Когда я в первый раз собрал всех гендиректоров, они не разговаривали друг с другом, потому что каждый видел вокруг себя не коллег, а конкурентов. Во-первых, было противостояние между производственниками и дистрибуторами-маркетологами. Как всегда, сбытовики говорили «продавать очень трудно», а заводы отвечали: «это ваша задача». Во-вторых, наши производители конкурировали между собой за рынки. Поэтому руководство «Кнауф СНГ» выработало схему дистрибуции: с какого завода куда и сколько поставлять. В результате передела каждый завод что-то потерял, а что-то приобрел, но конкуренция между ними оставалась столь же сильной.

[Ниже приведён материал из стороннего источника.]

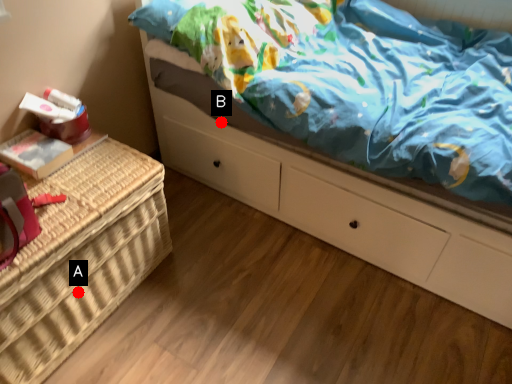 Question: Two points are circled on the image, labeled by A and B beside each circle. Which point appears closest to the camera in this image?

Choices:
 (A) A is closer
 (B) B is closer

Answer: (A) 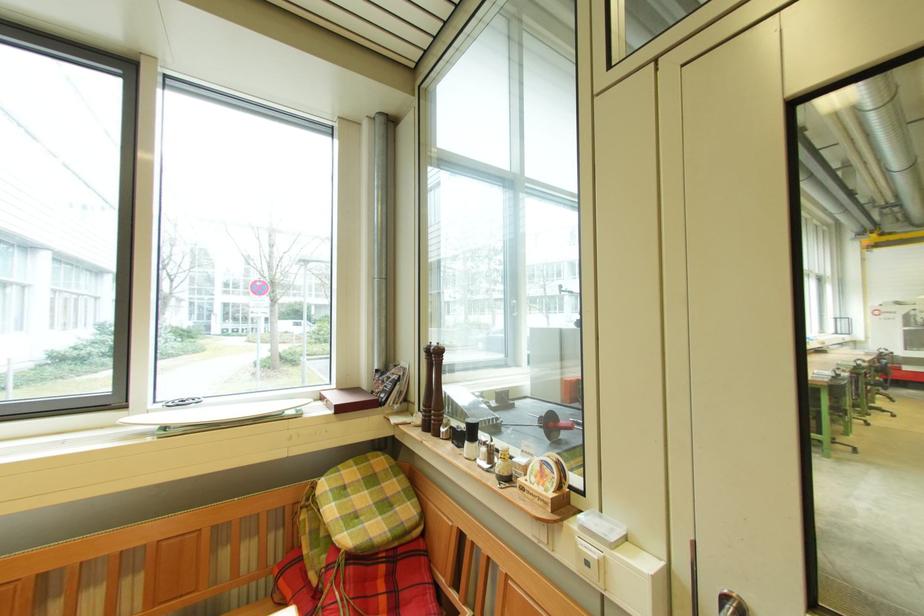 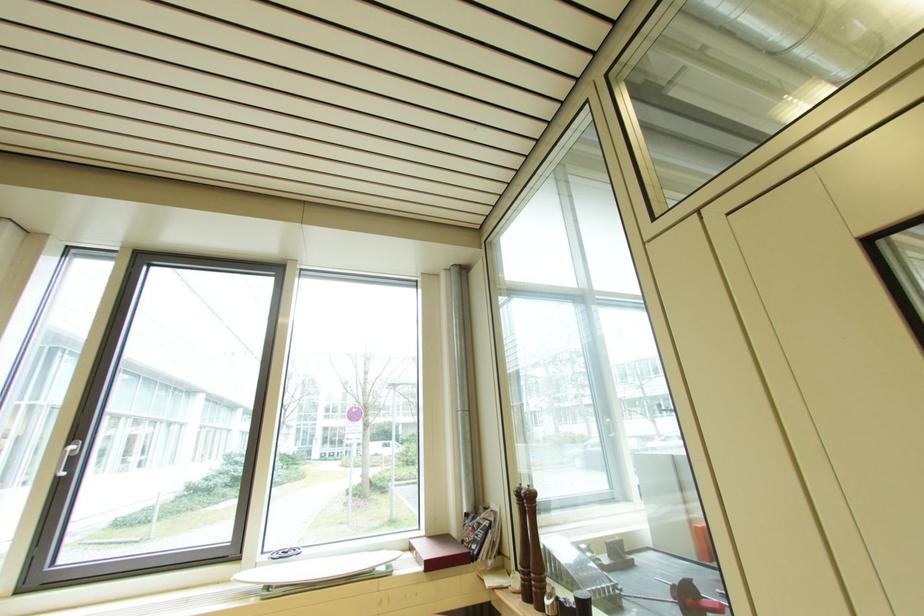 In the second image, find the point that corresponds to point (466, 431) in the first image.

Было очень трудно настроить людей на нормальную коммуникацию. Я, помнится, тогда посоветовал директору только что открывшегося иркутского завода расспросить коллегу из Новомосковска. «У вас новое предприятие, а он знает все тонкости этого производства и бизнеса, ведь работает с этим уже 20 лет», — уговаривал я. Но нет, делового общения не получалось. Все только спорили на повышенных тонах. Понадобилось полтора-два года, чтобы директора поняли, что обмен опытом никому не угрожает. И тогда на встречах стали звучать предложения вроде: «мы испытываем такой-то продукт, а у вас гипсовое сырье почти такое же, может, и вам тоже стоит попробовать?». Предприятия стали отправлять своих специалистов из НИОКР на другие заводы, чтобы перенимать технологии.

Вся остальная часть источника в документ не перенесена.